In the New York Times Magazine's annual Art Issue (with Miuccia Prada, on the cover), writer Michael Kimmelman examined Miuccia's forays into commissioning artists, such as Dan Flavin and John Baldessari, for her private collection. For Prada, this was a relatively new venture. “Until lately, Prada insisted, art and fashion were distinct enterprises: She kept the openings of the art and the fashion shows separate, and kept art out of her stores and advertisements -- and out of the clothing. Prada rolled her eyes at the mention of Yves Saint Laurent’s Mondrian dress or Louis Vuitton’s Richard Prince handbags. She also used to like to say that fashion is fun but frivolous, and fundamentally commercial, while contemporary art is serious and intellectual.”
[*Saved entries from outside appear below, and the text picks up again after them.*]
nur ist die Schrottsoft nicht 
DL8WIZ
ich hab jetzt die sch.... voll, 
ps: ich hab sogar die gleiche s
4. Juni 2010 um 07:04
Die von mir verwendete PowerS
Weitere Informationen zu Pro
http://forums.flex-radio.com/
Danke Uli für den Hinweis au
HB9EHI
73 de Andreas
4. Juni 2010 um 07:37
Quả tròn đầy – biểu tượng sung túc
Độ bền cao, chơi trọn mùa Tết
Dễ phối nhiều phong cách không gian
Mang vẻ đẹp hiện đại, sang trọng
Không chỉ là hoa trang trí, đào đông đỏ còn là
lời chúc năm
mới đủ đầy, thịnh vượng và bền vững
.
But today, art is Koons’ giant stainless steel balloon animals on the roof of the Met and Hirst’s diamond-encrusted platinum skulls that fetch $100 million at auction. Art is the spectacle of four automobiles suspended from the ceiling of the Guggenheim atrium: Cai Guo-Qiang’s “I Want to Believe.” Art is Cindy Sherman at Prada, contemplating which heels she’ll buy first.
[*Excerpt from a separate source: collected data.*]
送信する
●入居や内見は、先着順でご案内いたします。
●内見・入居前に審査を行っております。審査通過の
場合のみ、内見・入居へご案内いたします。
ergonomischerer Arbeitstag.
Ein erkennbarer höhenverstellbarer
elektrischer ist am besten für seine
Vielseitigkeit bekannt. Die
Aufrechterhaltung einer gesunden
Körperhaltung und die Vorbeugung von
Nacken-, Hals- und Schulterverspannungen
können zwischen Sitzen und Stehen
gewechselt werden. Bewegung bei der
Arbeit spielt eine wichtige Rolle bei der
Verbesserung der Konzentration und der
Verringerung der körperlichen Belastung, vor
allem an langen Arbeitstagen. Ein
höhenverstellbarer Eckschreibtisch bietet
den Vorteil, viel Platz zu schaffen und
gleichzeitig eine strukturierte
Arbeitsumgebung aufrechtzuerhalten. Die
If today’s best art is an admixture of calculation and swagger, why not look to fashion? After all, we want something beautiful as much as we want that visual shock, that gut-punch feeling of seeing something new. We want the thing that makes us cry, “That’s so ugly!” What else will keep us staring, keep us talking, keep us wandering the aisles of the store in Soho or the white cube gallery in Chelsea?
Perhaps Sherman put it best when she explained to me why she liked the flower-heels: “They’re just so bizarre!”
Leigh Kamping-Carder is a Brooklyn-based journalist. Her work has appeared in the New York Observer, the Brooklyn Rail, and others.